There’s no value judgment here, at least on my part. The older I get, the more I see the trade-offs we make every day. Last night, I leaned back in my chair and looked at my two 24” monitors sitting side by side on my desk, the whole world waiting inside my browser. They’re sharper than anything I imagined 30 years ago, rail thin and lightweight, and at that moment – and for a lot of moments I spend here at the desk – they functioned primarily as a clock. I’ve taken to putting the stupid thing to sleep several times a day, just because I imagined a future and it looked sort of like this, but it never occurred to me that the future would always be on.

And so we come back to social media, which is the world we live in, and we’re really talking about Facebook. Whatever Mr. Zuckerberg had in mind originally, no matter how that vision changed and grew, we’re the ones who are playing his game.

It’s a good game, too. A lot of the time. The allure is obvious and the draw powerful: Stay off Facebook and run the risk of being out of any number of loops. Loops you actually might not need, but you’ll be missing them and eventually that can wear on somebody. I get it.

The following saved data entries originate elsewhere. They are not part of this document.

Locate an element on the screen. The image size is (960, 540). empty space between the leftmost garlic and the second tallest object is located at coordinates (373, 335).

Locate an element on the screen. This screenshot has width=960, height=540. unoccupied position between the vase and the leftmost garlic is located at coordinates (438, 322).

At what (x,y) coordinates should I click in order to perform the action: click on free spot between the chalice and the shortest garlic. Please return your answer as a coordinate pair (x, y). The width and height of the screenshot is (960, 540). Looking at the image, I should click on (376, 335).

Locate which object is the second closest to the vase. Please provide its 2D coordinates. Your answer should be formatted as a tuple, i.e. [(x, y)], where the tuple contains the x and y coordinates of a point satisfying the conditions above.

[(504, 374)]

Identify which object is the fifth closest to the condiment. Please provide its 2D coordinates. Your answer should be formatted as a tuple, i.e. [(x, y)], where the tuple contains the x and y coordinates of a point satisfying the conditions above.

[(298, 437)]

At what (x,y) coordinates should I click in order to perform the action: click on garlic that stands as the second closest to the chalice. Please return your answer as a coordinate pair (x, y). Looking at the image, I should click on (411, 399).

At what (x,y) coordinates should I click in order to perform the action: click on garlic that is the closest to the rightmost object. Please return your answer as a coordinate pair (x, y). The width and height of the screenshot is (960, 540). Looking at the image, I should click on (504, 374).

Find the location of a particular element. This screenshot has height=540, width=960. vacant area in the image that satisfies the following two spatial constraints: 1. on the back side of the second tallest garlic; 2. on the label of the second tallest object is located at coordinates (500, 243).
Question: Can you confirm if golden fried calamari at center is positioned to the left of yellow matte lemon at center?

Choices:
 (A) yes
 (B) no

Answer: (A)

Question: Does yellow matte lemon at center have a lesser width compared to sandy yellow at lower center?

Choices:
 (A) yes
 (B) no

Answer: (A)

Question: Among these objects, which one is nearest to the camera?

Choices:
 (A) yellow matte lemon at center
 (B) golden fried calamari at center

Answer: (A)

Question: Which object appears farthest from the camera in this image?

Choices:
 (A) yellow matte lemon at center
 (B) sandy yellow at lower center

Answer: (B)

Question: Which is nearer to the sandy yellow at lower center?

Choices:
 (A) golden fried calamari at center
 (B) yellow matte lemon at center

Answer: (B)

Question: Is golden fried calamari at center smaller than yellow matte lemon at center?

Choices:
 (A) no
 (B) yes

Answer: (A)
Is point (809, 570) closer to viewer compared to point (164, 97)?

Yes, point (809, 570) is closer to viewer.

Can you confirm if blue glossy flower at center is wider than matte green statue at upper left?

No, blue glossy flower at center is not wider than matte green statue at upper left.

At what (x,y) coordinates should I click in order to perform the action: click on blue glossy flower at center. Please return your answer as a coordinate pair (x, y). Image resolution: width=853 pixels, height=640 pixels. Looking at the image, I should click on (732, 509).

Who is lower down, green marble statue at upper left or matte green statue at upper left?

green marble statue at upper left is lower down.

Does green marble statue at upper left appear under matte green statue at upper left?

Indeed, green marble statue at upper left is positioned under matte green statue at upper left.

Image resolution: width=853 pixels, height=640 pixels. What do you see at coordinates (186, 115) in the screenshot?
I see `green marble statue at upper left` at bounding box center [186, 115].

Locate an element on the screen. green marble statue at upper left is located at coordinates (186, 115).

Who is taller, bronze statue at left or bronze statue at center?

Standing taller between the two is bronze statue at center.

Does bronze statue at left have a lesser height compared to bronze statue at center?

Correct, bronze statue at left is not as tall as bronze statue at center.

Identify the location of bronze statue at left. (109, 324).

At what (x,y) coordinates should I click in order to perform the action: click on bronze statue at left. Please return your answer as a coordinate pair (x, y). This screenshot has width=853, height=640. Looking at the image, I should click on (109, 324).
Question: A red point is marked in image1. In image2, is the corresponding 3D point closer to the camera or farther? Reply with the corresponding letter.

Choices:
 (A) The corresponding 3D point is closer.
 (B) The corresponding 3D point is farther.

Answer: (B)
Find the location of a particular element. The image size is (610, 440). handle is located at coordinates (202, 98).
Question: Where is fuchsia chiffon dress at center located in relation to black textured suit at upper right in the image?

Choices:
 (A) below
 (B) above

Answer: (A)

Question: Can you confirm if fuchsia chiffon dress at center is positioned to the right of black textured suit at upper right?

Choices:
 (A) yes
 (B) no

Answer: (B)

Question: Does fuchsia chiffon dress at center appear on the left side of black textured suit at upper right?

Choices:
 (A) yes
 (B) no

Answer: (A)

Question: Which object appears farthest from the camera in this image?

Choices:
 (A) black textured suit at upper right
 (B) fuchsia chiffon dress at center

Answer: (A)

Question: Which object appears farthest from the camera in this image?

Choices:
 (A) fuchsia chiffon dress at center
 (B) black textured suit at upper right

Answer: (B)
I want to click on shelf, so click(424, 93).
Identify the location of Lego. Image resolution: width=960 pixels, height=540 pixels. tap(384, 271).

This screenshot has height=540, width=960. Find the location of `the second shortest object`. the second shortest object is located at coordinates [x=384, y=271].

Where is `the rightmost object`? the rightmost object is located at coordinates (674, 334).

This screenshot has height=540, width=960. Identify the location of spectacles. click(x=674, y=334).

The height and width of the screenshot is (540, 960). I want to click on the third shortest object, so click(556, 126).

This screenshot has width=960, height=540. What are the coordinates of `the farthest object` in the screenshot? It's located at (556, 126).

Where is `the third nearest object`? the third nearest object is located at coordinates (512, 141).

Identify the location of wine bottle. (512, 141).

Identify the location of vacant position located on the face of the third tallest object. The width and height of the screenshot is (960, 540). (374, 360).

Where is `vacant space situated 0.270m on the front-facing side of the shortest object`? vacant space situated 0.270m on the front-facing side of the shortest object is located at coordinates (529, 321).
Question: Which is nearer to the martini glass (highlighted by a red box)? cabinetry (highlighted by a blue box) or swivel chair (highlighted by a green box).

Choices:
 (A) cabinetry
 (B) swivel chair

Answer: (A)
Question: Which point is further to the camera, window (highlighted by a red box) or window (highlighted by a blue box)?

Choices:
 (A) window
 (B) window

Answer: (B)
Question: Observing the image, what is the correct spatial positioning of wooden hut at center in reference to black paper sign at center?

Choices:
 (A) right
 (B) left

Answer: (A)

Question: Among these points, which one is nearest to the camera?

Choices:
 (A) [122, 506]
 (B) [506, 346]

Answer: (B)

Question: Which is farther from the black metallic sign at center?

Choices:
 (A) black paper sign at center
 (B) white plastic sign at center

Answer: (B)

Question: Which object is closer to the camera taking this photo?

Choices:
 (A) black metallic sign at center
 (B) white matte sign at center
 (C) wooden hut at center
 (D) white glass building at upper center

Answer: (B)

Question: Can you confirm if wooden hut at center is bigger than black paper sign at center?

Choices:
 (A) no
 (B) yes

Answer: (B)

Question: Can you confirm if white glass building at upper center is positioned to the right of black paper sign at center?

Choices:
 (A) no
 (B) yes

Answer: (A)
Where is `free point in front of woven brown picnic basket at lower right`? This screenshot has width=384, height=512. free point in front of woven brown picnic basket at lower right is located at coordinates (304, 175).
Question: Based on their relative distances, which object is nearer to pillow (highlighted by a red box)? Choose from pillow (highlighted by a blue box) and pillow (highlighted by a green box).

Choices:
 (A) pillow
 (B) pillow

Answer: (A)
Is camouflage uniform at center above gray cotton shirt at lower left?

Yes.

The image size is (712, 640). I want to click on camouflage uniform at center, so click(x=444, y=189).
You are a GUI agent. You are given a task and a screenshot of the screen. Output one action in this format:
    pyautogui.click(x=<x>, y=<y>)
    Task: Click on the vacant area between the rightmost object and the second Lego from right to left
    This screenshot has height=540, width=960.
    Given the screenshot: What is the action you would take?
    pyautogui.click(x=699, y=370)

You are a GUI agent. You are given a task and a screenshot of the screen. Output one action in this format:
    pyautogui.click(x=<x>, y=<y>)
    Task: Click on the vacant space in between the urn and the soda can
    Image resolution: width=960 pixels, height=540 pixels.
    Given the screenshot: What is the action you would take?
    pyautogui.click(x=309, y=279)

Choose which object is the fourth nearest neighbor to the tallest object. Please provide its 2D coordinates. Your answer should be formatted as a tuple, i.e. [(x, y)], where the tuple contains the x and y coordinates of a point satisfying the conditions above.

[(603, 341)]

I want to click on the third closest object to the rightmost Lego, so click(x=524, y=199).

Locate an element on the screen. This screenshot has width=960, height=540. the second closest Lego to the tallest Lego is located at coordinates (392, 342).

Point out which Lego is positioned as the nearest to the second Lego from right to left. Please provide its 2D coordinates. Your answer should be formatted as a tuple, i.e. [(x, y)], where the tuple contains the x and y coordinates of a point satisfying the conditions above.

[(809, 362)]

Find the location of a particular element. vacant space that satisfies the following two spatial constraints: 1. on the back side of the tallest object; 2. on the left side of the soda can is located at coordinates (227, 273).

But a large, open clearinghouse for everyone’s dumb ideas? We should have seen this coming. Human nature being what it is.

I don’t have any good solutions, either. Our understandable resistance to hear statements from people we might or might not really know that are offensive or at least in opposition to things we believe led to our ability to lock it down, see only what we want. Convenient for those of us who like to keep our blood pressure under control, but whatever the problem it seems obvious, maybe axiomatic, that choosing bubbles over wide-open conversation isn’t solving anything, and never has.

Bubbles are boring, for one thing. After removing myself from field about a year ago, I’ve kept my distance and my mouth shut, for the most part. And following a brief effort to unfriend some names that I barely recognized, people I had only a spot in my high school yearbook in common with, I just did what we all end up doing and blocked most of them.

So I’m presented every morning with a slew of posts from people who agree with me on most things, and watching paint dry looks better and better. Moderation, not my strongest suit, might be the better part of valor here.


On the brighter, or shinier, side, and speaking of those glistening monitors, I’ve had some fun exploring high definition at a pretty high level lately. Feeling that I needed an optical drive, if only to pull home video off DVDs to edit, I opted for a Blu-Ray drive. It wasn’t expensive and I figured the upgrade might come in handy.

Blu-Ray technology strikes me as almost niche, at least in the sense that most people probably don’t care. My mom has a nice, high-definition television but a standard definition cable package. It’s a little baffling to watch but she can’t imagine a reason to upgrade, and I’m probably with her. You don’t miss what you never have.

Blu-Rays have allowed me to practice some rules that became necessary 30 years ago, when buying VHS tapes became a thing, particularly for people with kids. We must have had (and still do) dozens of Disney movies, along with blank tapes I recorded various films and shows on. A foot had to be put down, and when we switched to DVDs it was my foot. I couldn’t stop anyone else in this household, but I could keep my collection to a minimum, and now Blu-Ray made it even leaner. I can stream virtually anything I want; I own a few, select titles on Blu-Ray, and just because I like owning them. I’ve got The Godfather. I have every Rocky movie. There are a few others.

And despite the lack of freeware capable of negotiating the elaborate DRM B-R manufacturers pile on their disks, meaning that I had to buy software to play them, it’s actually a pretty cool experience. A smaller screen, better resolution than my plasma in the other room, and a super-crisp picture.

I’ll get over it eventually, and the drive will gather the dust that all of this gathers, but as I said: Shiny is compelling, and sometimes it takes a while to realize that all that glitters is not glittery, really. A lot of it is noise, and we have the tools to take care of that, and always have.